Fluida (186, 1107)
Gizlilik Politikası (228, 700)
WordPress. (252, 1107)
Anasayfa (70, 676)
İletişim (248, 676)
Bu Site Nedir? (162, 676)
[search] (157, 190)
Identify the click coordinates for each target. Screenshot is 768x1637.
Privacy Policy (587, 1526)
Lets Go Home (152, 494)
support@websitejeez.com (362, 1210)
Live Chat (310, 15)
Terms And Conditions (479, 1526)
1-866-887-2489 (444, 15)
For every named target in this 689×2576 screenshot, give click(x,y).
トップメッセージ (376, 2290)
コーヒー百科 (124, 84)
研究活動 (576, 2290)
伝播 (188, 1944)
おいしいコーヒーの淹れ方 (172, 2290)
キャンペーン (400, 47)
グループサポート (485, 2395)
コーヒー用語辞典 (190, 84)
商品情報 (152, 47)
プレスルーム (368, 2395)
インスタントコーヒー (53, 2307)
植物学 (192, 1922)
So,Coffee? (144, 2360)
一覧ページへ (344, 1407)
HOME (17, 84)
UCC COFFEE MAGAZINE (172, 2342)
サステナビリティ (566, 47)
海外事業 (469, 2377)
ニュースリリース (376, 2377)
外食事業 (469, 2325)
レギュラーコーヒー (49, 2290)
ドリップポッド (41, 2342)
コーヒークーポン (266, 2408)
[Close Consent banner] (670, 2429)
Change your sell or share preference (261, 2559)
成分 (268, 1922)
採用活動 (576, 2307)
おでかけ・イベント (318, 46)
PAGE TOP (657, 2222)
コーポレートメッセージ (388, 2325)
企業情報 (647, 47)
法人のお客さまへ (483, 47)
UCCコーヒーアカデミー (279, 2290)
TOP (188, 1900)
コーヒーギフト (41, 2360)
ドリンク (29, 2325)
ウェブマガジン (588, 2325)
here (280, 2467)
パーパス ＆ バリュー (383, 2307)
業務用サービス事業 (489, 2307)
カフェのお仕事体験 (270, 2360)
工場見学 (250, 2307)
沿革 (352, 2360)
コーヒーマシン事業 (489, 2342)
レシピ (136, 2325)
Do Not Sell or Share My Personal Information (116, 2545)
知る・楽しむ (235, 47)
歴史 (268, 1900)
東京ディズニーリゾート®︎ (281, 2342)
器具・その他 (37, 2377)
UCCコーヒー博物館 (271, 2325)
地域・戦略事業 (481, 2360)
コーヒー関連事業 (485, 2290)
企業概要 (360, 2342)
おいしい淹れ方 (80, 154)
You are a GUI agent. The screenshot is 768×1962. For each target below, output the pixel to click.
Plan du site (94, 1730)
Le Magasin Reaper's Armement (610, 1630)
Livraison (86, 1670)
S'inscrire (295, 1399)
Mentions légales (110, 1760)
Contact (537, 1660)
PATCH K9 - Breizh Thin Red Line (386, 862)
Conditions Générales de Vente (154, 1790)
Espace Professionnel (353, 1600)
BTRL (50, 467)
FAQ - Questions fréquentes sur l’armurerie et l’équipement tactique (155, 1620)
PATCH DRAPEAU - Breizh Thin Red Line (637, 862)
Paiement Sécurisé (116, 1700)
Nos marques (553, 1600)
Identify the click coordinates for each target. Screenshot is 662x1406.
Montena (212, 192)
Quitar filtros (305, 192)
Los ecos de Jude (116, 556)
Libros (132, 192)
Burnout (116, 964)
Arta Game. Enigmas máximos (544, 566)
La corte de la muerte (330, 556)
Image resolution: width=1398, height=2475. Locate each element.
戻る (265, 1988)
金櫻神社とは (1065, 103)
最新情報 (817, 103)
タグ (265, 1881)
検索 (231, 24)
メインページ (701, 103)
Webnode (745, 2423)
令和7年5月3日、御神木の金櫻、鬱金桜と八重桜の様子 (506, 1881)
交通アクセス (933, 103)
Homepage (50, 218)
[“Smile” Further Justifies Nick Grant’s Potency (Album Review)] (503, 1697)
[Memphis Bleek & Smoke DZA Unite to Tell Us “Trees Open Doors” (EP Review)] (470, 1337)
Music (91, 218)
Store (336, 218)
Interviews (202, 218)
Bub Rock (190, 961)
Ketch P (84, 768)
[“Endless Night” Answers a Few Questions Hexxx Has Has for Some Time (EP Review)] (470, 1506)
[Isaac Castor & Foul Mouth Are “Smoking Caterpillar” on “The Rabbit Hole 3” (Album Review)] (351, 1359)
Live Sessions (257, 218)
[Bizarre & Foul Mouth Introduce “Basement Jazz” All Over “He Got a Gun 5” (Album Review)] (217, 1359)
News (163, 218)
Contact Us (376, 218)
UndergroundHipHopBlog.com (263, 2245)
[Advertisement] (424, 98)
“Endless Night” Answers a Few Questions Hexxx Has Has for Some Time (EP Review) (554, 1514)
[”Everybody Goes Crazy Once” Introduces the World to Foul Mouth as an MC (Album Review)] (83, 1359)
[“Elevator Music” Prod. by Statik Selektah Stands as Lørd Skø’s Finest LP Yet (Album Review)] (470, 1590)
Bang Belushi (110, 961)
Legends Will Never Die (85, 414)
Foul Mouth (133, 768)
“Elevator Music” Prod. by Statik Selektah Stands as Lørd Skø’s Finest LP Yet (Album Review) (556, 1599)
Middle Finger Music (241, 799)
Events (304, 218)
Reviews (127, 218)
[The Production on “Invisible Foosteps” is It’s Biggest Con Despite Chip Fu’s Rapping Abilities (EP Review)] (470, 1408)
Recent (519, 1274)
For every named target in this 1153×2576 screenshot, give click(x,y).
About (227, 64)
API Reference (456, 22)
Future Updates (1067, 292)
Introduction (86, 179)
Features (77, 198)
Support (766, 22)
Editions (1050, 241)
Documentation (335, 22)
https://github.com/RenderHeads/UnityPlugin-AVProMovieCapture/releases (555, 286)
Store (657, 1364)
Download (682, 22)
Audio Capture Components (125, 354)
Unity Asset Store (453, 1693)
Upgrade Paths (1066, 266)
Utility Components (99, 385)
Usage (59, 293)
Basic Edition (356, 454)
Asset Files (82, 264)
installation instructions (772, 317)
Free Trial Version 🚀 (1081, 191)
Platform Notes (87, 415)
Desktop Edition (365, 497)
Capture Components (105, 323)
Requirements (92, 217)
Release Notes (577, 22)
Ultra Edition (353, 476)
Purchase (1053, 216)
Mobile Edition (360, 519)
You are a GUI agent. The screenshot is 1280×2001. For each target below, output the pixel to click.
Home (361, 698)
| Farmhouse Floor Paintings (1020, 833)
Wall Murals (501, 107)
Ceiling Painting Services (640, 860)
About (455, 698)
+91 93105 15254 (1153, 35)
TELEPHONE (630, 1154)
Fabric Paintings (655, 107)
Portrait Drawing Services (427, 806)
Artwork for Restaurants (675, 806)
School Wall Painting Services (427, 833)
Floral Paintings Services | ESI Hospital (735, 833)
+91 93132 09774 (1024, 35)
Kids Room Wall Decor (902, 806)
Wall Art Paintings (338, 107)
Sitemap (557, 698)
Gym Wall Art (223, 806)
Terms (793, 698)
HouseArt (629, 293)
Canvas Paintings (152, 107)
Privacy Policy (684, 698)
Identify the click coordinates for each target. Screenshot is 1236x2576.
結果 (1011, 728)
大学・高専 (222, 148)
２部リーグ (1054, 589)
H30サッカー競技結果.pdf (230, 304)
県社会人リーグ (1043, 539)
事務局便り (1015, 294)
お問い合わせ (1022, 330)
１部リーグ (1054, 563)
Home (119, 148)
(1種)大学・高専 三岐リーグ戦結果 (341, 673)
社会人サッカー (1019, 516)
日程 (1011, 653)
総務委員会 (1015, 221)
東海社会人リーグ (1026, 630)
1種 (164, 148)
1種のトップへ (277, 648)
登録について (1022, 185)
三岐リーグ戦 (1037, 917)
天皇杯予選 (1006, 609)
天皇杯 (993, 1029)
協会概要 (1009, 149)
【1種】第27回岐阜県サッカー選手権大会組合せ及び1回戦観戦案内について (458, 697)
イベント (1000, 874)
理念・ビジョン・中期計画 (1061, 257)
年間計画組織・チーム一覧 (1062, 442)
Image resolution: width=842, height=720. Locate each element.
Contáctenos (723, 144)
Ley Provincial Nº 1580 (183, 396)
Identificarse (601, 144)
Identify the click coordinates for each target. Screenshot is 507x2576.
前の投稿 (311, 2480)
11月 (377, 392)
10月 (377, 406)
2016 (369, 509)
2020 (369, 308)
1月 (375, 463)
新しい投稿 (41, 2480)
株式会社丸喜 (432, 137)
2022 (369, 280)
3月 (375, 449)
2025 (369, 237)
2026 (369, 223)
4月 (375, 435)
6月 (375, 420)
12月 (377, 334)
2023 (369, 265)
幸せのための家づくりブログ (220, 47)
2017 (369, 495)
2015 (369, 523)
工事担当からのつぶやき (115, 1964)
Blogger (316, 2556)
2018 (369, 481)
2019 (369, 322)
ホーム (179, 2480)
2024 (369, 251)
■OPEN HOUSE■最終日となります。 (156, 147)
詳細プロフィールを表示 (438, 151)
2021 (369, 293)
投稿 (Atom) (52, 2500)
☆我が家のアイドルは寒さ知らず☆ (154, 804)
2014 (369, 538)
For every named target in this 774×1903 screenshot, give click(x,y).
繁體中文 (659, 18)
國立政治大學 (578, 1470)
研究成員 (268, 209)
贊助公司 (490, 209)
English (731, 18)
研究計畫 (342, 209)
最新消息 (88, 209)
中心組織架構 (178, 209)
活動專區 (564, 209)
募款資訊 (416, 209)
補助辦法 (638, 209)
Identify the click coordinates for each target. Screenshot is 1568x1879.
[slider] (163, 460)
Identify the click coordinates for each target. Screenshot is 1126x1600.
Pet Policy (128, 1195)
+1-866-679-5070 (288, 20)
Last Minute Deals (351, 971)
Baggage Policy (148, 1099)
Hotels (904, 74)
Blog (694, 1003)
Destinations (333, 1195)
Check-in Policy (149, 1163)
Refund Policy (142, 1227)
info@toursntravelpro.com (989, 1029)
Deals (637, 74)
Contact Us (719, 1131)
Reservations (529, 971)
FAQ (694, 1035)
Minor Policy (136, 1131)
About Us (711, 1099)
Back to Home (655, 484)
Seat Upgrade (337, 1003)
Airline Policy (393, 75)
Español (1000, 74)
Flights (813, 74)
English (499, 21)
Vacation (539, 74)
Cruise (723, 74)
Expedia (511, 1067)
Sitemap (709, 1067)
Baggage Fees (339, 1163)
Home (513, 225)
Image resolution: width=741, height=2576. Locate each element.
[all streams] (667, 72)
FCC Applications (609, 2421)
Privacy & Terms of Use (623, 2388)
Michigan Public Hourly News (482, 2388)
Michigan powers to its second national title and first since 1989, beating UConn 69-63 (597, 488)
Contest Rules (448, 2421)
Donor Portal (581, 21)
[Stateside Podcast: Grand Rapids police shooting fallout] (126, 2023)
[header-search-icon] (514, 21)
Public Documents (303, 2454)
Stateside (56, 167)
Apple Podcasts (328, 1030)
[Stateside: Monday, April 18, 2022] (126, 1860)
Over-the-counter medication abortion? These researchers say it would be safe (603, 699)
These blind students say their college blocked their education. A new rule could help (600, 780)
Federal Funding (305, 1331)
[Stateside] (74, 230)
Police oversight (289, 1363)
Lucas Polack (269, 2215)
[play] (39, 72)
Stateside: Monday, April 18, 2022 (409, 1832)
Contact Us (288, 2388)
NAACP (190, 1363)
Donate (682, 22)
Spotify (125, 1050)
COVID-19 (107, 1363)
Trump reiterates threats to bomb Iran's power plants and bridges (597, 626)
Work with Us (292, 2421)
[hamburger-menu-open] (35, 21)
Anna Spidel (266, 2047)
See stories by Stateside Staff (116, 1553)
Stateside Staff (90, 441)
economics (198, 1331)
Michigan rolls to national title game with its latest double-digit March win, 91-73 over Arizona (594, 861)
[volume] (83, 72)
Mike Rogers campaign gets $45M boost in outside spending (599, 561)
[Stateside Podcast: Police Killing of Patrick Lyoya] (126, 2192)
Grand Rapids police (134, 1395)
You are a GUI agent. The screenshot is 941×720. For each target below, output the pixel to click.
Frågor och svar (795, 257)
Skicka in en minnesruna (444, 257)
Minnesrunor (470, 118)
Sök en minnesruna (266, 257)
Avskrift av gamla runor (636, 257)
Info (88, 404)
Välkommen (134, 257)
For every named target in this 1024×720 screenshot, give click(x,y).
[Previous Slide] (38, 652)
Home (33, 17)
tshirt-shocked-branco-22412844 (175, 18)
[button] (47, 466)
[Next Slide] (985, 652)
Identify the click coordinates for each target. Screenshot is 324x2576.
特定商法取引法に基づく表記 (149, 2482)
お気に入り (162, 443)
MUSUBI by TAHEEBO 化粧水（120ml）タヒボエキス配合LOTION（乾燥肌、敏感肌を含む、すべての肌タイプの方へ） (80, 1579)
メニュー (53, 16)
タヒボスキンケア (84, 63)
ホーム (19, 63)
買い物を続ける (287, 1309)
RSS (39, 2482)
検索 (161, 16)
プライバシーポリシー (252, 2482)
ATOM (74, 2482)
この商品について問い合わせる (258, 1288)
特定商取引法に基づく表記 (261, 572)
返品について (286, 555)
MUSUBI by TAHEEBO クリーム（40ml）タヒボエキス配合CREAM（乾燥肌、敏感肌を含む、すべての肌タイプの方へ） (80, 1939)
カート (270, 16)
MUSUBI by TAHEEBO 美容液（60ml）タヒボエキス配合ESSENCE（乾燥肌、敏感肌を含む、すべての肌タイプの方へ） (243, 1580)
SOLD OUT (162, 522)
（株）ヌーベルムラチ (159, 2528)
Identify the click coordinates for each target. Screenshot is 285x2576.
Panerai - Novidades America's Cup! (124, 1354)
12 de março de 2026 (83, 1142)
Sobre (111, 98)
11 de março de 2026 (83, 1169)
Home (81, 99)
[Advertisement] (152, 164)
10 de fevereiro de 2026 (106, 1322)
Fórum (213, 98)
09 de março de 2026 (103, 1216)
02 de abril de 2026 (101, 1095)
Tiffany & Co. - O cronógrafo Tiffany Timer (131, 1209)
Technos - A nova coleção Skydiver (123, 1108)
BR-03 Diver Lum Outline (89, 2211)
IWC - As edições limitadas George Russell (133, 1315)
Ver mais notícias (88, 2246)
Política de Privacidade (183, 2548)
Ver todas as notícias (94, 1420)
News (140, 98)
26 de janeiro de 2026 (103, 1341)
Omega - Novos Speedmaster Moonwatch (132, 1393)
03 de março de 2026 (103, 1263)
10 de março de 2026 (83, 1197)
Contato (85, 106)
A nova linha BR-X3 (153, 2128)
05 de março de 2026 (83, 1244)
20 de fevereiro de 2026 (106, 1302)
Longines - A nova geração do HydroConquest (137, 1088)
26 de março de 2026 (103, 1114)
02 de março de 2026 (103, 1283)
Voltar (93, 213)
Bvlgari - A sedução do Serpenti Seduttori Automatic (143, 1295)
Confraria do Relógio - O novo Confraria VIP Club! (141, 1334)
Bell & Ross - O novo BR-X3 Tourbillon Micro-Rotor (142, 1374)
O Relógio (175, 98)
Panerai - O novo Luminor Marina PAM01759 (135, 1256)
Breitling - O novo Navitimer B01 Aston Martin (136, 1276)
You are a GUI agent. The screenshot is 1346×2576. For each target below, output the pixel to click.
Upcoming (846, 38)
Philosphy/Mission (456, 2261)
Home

———

The task - Could you repeat exactly the lines in the listing above from the one with "パーパス ＆ バリュー (383, 2307)" down to the one with "Plan du site (94, 1730)"? Include both of those lines.

Answer box -
パーパス ＆ バリュー (383, 2307)
業務用サービス事業 (489, 2307)
カフェのお仕事体験 (270, 2360)
工場見学 (250, 2307)
沿革 (352, 2360)
コーヒーマシン事業 (489, 2342)
レシピ (136, 2325)
Do Not Sell or Share My Personal Information (116, 2545)
知る・楽しむ (235, 47)
歴史 (268, 1900)
東京ディズニーリゾート®︎ (281, 2342)
器具・その他 (37, 2377)
UCCコーヒー博物館 (271, 2325)
地域・戦略事業 (481, 2360)
コーヒー関連事業 (485, 2290)
企業概要 (360, 2342)
おいしい淹れ方 (80, 154)
You are a GUI agent. The screenshot is 768×1962. For each target below, output the pixel to click.
Plan du site (94, 1730)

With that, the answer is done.